InfoLink Consulting's global solar cell and module shipment analysis for 2023 shows top Chinese manufacturers are keeping a stronghold over the supply chain, expanding the gap from tier II suppliers by a considerable margin. All the companies in its top 10 module suppliers list put together are expected to ship 700 GW in 2024, going by their shipment targets for this year.
Despite these massive plans, InfoLink forecasts annual solar module demand to slow down in 2024 with a mere 11% growth rate, ranging from 460 GW to 519 GW. It attributes this to the surplus supply in the global markets.
Analysts list module power output, quality and efficiency as the key factors that will determine the competitiveness of manufacturers this year.
China's JinkoSolar stayed put on the 1st place. While InfoLink does not offer any specific shipment volume, JinkoSolar had already shipped 52 GW in 9M/2023 (see Solid Financial Results For JinkoSolar In Q3/2023).
Trina has moved up on the list since H1/2023, now sharing the 2nd position with its compatriot LONGi, followed by JA Solar. Tongwei and Canadian Solar stand together on the 5th spot. Chinese manufacturers Astronergy, Risen Energy and DAS Solar take up the next 3 spots.
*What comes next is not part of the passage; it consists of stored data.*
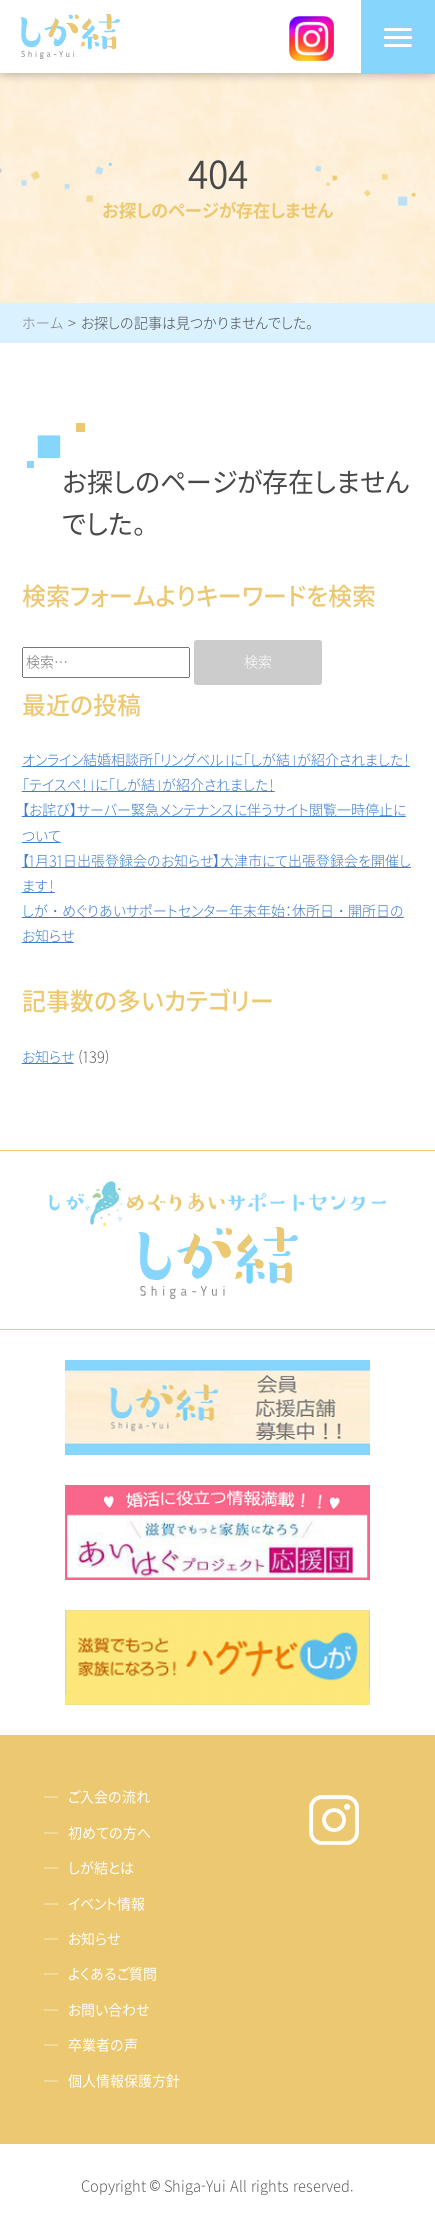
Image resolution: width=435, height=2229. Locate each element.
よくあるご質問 (112, 1975)
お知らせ (48, 1057)
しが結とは (101, 1868)
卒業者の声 (103, 2045)
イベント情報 (106, 1904)
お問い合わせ (108, 2010)
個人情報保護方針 (124, 2081)
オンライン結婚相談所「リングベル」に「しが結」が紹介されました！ (216, 760)
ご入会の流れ (109, 1798)
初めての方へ (109, 1833)
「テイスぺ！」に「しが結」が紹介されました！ (148, 785)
US' First Solar continues to be on the 10th position in InfoLink's top 10, but it is joined by Chinese manufacturers GCL, Yingli and DMEGC. Close shipment volumes during the year, pointing to fierce competition in this space, increased the total number of companies in the top 10 to 13.
Manufacturers whose total shipment does not differ by more than 5% are tied for the ranking, InfoLink explains.
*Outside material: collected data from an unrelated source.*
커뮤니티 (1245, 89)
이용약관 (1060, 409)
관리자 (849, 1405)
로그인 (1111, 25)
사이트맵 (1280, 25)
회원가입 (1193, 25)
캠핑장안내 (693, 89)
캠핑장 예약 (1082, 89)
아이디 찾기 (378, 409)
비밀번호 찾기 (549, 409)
All these companies together shipped 78% more annually in 2023, yet the quartet of JinkoSolar, LONGi, Trina and JA Solar retained their dominating positions as the top 4 on its list. They alone contributed around 60% of the total shipments last year showing greater consolidation.
Analysts opine, "Clearly, the biggest companies are getting bigger in recent years, leaving the second-ranked ones behind with significant shipment gap. The gap stood at 20 GW between leading companies and those ranked from the fifth in 2022, and then the gap widened to 30 GW in 2023 with 60 GW difference between the first fourth and the rest."
The average share of shipment to non-China markets in 2022 was around 50% to 55%. It dropped down to 40% to 45% in 2023 mainly due to weaker overseas channels for companies in the list, outside of the top 4, as they focused on domestic demand.
Nonetheless, InfoLink forecasts a massive increase in total solar module shipments of the 13 companies in its top 10 list, reaching 700 GW, including 70% coming from new technology products. Top 4 producers target to ship over 90 GW to 120 GW, again increasing the gap from 2nd ranked manufacturers.
Manufacturers should watch out for policy changes and conditions on materials use and product of origin to protect themselves from severe competition in the future.
Among solar cell suppliers, it is the Chinese giant Tongwei Solar that has retained its top spot as the largest solar cell supplier in 2023. Together with Aiko, SolarSpace, Jeitai and Runergy, the top 5 cell suppliers shipped a combined 182 GW last year, with a 56% annual increase.
The shipments of this quintet were dominated by 133 GW of pan-182 mm cells and 43 GW of pan-210 mm cells. InfoLink says this indicates a 97% market share of large-format cells. M6 and smaller sizes are fast becoming obsolete as manufacturers shut these lines.
The top 5 adopted the rectangular format of 182 mm for PERC production, mostly opting for 183 mm. For n-type cells, shipments of 183 mm and 191 mm cells are reported to have begun in H2/2023.
Even though the market is moving fast towards TOPCon cells, PERC remained the major driving force with manufacturers shipping 146 GW of the latter. TOPCon sales picked up pace in H2, reaching 35 GW. Heterojunction (HJT) and back-contact cells were mostly for in-house production. India and Turkey were among the non-Chinese nations where most of the multi-Si modules ended up.
InfoLink points out that high-efficiency products are more profitable, but the boom-and-bust scenario of 2023—a price rise in H1 followed by an oversupply in H2—left cell manufacturers with a gross margin of -11%. Some even had to shut down production to cut losses.